Vitamin D merupakan salah satu nutrisi esensial yang berfungsi melindungi dan memperbaiki sel-sel tubuh. Dilansir dari CNN Indonesia, penelitian terbaru menunjukkan vitamin D bisa memperlambat penuaan biologis. Vitamin D bekerja dengan mengurangi pemendekan telomer, ujung kromosom yang menjaga stabilitas DNA.

Usia biologis yang mengacu pada kondisi kesehatan sel dan jaringan tubuh bisa berbeda dengan usia kronologis yang hanya menghitung tahun kelahiran.
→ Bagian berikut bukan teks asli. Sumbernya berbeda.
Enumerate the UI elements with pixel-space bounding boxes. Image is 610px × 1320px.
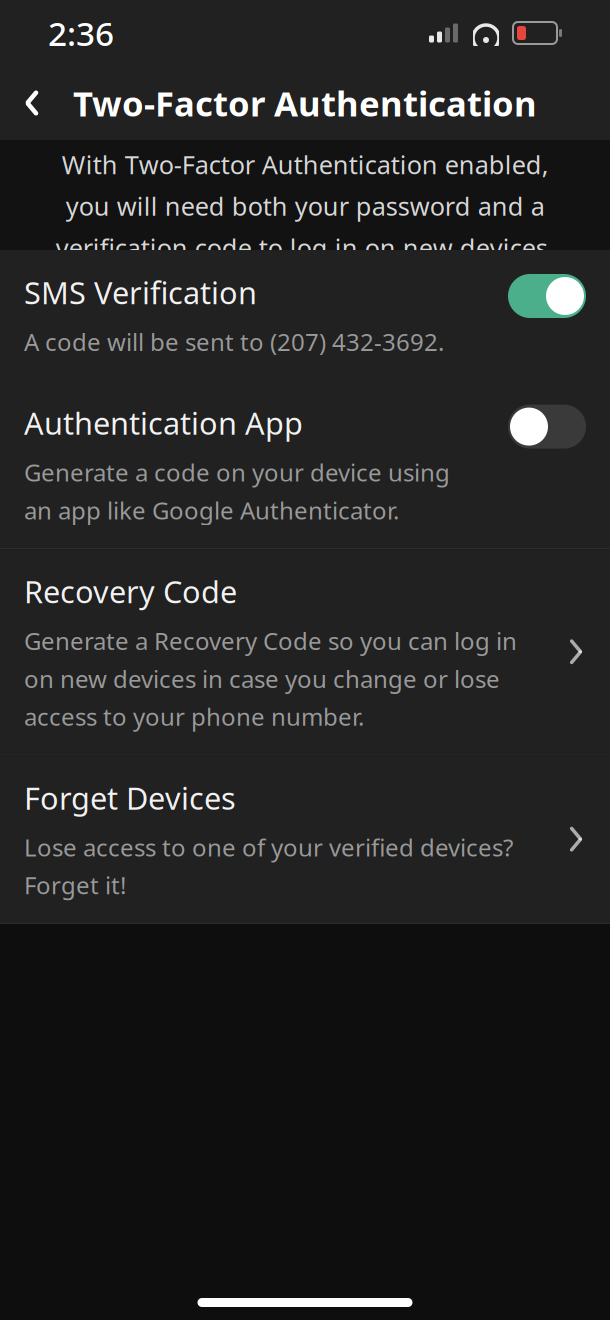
staticText: Generate a Recovery Code so you can log …	[24, 625, 517, 732]
staticText: Generate a code on your device using an …	[24, 456, 450, 526]
button[interactable]: Forget Devices	[0, 755, 610, 923]
staticText: 2:36	[48, 11, 114, 55]
button[interactable]: Recovery Code	[0, 549, 610, 754]
staticText: Forget Devices	[24, 777, 236, 818]
staticText: Two-Factor Authentication	[73, 80, 537, 126]
staticText: Lose access to one of your verified devi…	[24, 831, 513, 901]
staticText: A code will be sent to (207) 432-3692.	[24, 326, 444, 358]
staticText: SMS Verification	[24, 272, 257, 313]
staticText: Authentication App	[24, 403, 303, 443]
button[interactable]: Authentication App	[0, 381, 610, 548]
button[interactable]: SMS Verification	[0, 250, 610, 380]
staticText: With Two-Factor Authentication enabled, …	[56, 148, 554, 264]
staticText: Recovery Code	[24, 571, 237, 612]
button[interactable]: Back	[0, 66, 64, 140]
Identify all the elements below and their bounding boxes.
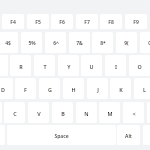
staticText: V	[37, 110, 41, 117]
staticText: C	[13, 110, 17, 117]
staticText: M	[107, 110, 113, 117]
button[interactable]: 5%	[21, 32, 42, 53]
button[interactable]: O	[129, 55, 150, 76]
button[interactable]: 7&	[69, 32, 90, 53]
staticText: D	[1, 86, 5, 93]
staticText: 5%	[28, 40, 36, 47]
button[interactable]: F5	[27, 14, 49, 29]
button[interactable]: I	[105, 55, 126, 76]
staticText: Y	[67, 63, 71, 70]
staticText: B	[61, 110, 65, 117]
button[interactable]: F4	[2, 14, 24, 29]
button[interactable]: <	[123, 102, 144, 123]
button[interactable]: G	[39, 78, 60, 99]
button[interactable]: H	[63, 78, 84, 99]
button[interactable]: R	[10, 55, 31, 76]
button[interactable]: N	[76, 102, 97, 123]
button[interactable]: C	[4, 102, 25, 123]
staticText: G	[48, 86, 52, 93]
button[interactable]: Space	[7, 125, 116, 145]
staticText: F8	[108, 19, 114, 26]
staticText: 7&	[76, 40, 83, 47]
button[interactable]: 8*	[92, 32, 113, 53]
button[interactable]: 9(	[116, 32, 137, 53]
staticText: F7	[84, 19, 90, 26]
staticText: R	[19, 63, 23, 70]
staticText: F9	[133, 19, 139, 26]
staticText: 6^	[53, 40, 59, 47]
button[interactable]: J	[87, 78, 108, 99]
button[interactable]: F7	[76, 14, 98, 29]
button[interactable]: 6^	[45, 32, 66, 53]
staticText: F6	[59, 19, 65, 26]
button[interactable]: U	[81, 55, 102, 76]
button[interactable]: M	[99, 102, 120, 123]
button[interactable]: 4$	[0, 32, 18, 53]
staticText: 8*	[100, 40, 106, 47]
button[interactable]: V	[28, 102, 49, 123]
staticText: K	[119, 86, 123, 93]
button[interactable]: K	[110, 78, 131, 99]
staticText: N	[84, 110, 89, 117]
button[interactable]: Alt	[117, 125, 140, 145]
button[interactable]: D	[0, 78, 13, 99]
button[interactable]: F8	[100, 14, 122, 29]
staticText: F5	[35, 19, 41, 26]
button[interactable]: B	[52, 102, 73, 123]
button[interactable]: F9	[125, 14, 147, 29]
staticText: Alt	[125, 133, 132, 140]
staticText: H	[71, 86, 76, 93]
staticText: F	[24, 86, 27, 93]
staticText: O	[137, 63, 142, 70]
staticText: 9(	[124, 40, 129, 47]
staticText: <	[132, 110, 136, 117]
staticText: U	[89, 63, 94, 70]
button[interactable]: F	[15, 78, 36, 99]
staticText: J	[97, 86, 99, 93]
button[interactable]: 0)	[140, 32, 150, 53]
staticText: Space	[54, 133, 69, 140]
staticText: F4	[10, 19, 16, 26]
button[interactable]: T	[34, 55, 55, 76]
button[interactable]: L	[134, 78, 150, 99]
button[interactable]: Y	[58, 55, 79, 76]
staticText: L	[143, 86, 146, 93]
staticText: T	[43, 63, 47, 70]
button[interactable]: F6	[51, 14, 73, 29]
staticText: I	[115, 63, 117, 70]
staticText: 4$	[5, 40, 11, 47]
staticText: 0)	[148, 40, 150, 47]
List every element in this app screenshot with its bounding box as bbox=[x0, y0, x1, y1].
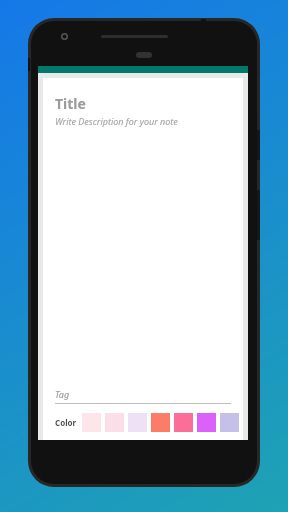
staticText: Tag bbox=[55, 388, 70, 400]
staticText: Color bbox=[55, 417, 77, 428]
button[interactable]: Title bbox=[55, 94, 231, 113]
button[interactable]: Write Description for your note bbox=[55, 115, 231, 388]
staticText: Title bbox=[55, 94, 86, 113]
button[interactable]: Tag bbox=[55, 388, 231, 404]
staticText: Write Description for your note bbox=[55, 115, 178, 127]
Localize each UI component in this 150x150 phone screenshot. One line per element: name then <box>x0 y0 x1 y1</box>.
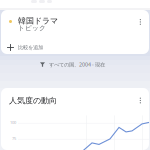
staticText: 比較を追加 <box>18 44 43 51</box>
staticText: 75 <box>12 136 16 141</box>
staticText: 人気度の動向 <box>9 96 57 105</box>
button[interactable]: 比較を追加 <box>1 44 149 54</box>
button[interactable]: 韓国ドラマ <box>1 10 149 32</box>
staticText: 100 <box>10 120 16 125</box>
button[interactable]: すべての国、2004 - 現在 <box>0 54 150 88</box>
staticText: トピック <box>18 24 46 32</box>
staticText: 韓国ドラマ <box>18 16 58 26</box>
staticText: すべての国、2004 - 現在 <box>49 61 105 68</box>
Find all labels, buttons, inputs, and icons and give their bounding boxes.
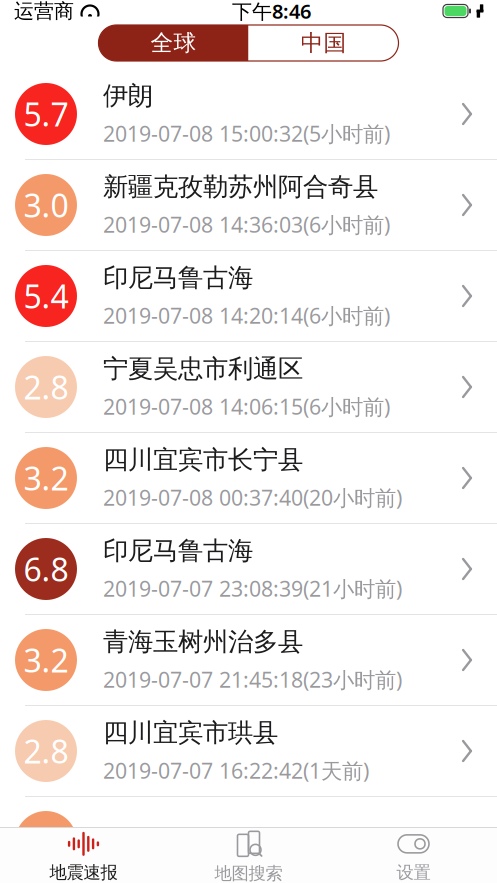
staticText: 3.0 xyxy=(24,184,68,226)
staticText: 设置 xyxy=(396,862,430,883)
staticText: 印尼马鲁古海 xyxy=(103,535,253,566)
staticText: 2019-07-07 16:22:42(1天前) xyxy=(103,756,369,785)
staticText: 宁夏吴忠市利通区 xyxy=(103,353,303,384)
button[interactable]: 3.0 xyxy=(0,160,497,251)
staticText: 青海玉树州治多县 xyxy=(103,626,303,657)
button[interactable]: 设置 xyxy=(331,828,496,883)
staticText: 四川宜宾市长宁县 xyxy=(103,444,303,475)
staticText: 2.9 xyxy=(24,821,68,863)
staticText: 下午8:46 xyxy=(232,0,311,24)
staticText: 3.2 xyxy=(24,457,68,499)
staticText: 四川宜宾市珙县 xyxy=(103,717,278,748)
button[interactable]: 5.4 xyxy=(0,251,497,342)
staticText: 2019-07-08 00:37:40(20小时前) xyxy=(103,483,402,512)
staticText: 新疆克孜勒苏州阿合奇县 xyxy=(103,171,378,202)
staticText: 5.4 xyxy=(24,275,68,317)
staticText: 2019-07-07 23:08:39(21小时前) xyxy=(103,574,402,603)
staticText: 2019-07-08 14:20:14(6小时前) xyxy=(103,301,390,330)
button[interactable]: 2.8 xyxy=(0,706,497,797)
staticText: 6.8 xyxy=(24,548,68,590)
staticText: 地图搜索 xyxy=(214,863,282,883)
staticText: 2019-07-07 21:45:18(23小时前) xyxy=(103,665,402,694)
button[interactable]: 5.7 xyxy=(0,69,497,160)
button[interactable]: 地震速报 xyxy=(1,828,166,883)
staticText: 伊朗 xyxy=(103,80,153,111)
button[interactable]: 全球 xyxy=(98,25,248,61)
staticText: 全球 xyxy=(150,29,196,57)
button[interactable]: 2.8 xyxy=(0,342,497,433)
button[interactable]: 6.8 xyxy=(0,524,497,615)
staticText: 2019-07-08 14:06:15(6小时前) xyxy=(103,392,390,421)
staticText: 印尼马鲁古海 xyxy=(103,262,253,293)
staticText: 2.8 xyxy=(24,730,68,772)
button[interactable]: 中国 xyxy=(248,25,398,61)
staticText: 3.2 xyxy=(24,639,68,681)
staticText: 2019-07-08 15:00:32(5小时前) xyxy=(103,119,390,148)
staticText: 2.8 xyxy=(24,366,68,408)
staticText: 5.7 xyxy=(24,93,68,135)
staticText: 地震速报 xyxy=(50,862,118,883)
staticText: 运营商 xyxy=(14,0,74,23)
button[interactable]: 3.2 xyxy=(0,615,497,706)
button[interactable]: 3.2 xyxy=(0,433,497,524)
button[interactable]: 地图搜索 xyxy=(166,828,331,883)
staticText: 中国 xyxy=(300,29,346,57)
staticText: 2019-07-08 14:36:03(6小时前) xyxy=(103,210,390,239)
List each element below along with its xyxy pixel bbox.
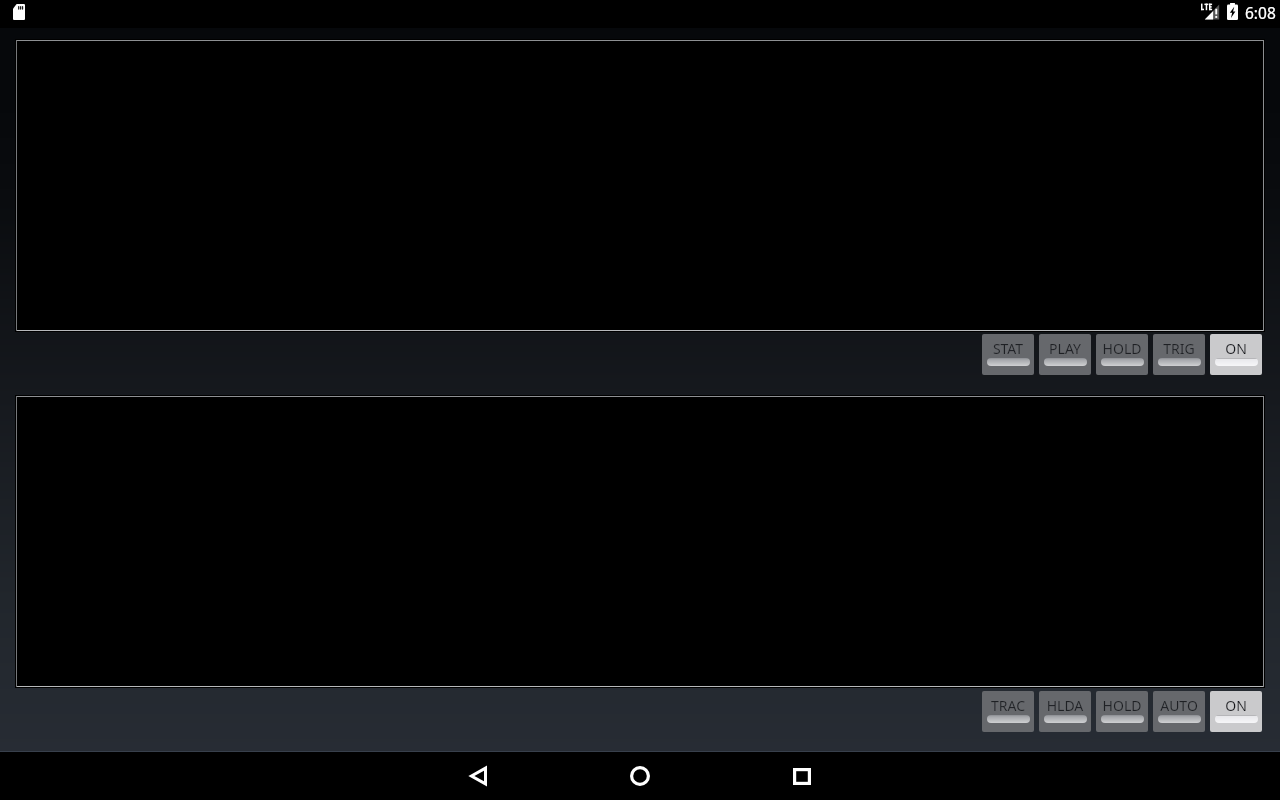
button[interactable]: STAT [982,334,1034,375]
staticText: TRAC [982,696,1034,715]
staticText: ON [1210,696,1262,715]
button[interactable]: Home [616,752,664,800]
button[interactable]: Recents [778,752,826,800]
staticText: AUTO [1153,696,1205,715]
staticText: ON [1210,339,1262,358]
button[interactable]: HOLD [1096,691,1148,732]
button[interactable]: ON [1210,691,1262,732]
staticText: TRIG [1153,339,1205,358]
button[interactable]: HOLD [1096,334,1148,375]
button[interactable]: AUTO [1153,691,1205,732]
button[interactable]: ON [1210,334,1262,375]
button[interactable]: TRAC [982,691,1034,732]
button[interactable]: Back [454,752,502,800]
staticText: HOLD [1096,339,1148,358]
staticText: HLDA [1039,696,1091,715]
staticText: STAT [982,339,1034,358]
button[interactable]: TRIG [1153,334,1205,375]
button[interactable]: PLAY [1039,334,1091,375]
button[interactable]: HLDA [1039,691,1091,732]
staticText: 6:08 [1245,2,1276,23]
staticText: PLAY [1039,339,1091,358]
staticText: HOLD [1096,696,1148,715]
Dengan kata lain, vitamin D membantu menjaga agar sel tubuh tidak menua terlalu cepat, memperlambat kerusakan genetik yang biasanya terjadi seiring bertambahnya usia.(Studi: Vitamin D Memperlambat Penuaan, CNN Indonesia, 2025)

Suplemen menjadi sumber utama vitamin D, menyediakan hampir setengah dari kebutuhan harian bagi banyak orang. Produk susu juga penting, menyumbang sekitar seperempat dari asupan vitamin D.

Selain itu, produk lemak seperti mentega dan margarin memberikan kontribusi cukup besar, diikuti ikan sebagai sumber alami vitamin D. Daging dan telur menyumbang porsi lebih kecil, namun tetap berperan dalam memenuhi kebutuhan harian vitamin D, terutama bagi yang kurang terpapar sinar matahari.(Soininen, S., Eloranta, A.-M., Schwab, U., & Lakka, T. A. (2022). Sources of vitamin D and determinants of serum 25-hydroxyvitamin D in Finnish adolescents – PMC)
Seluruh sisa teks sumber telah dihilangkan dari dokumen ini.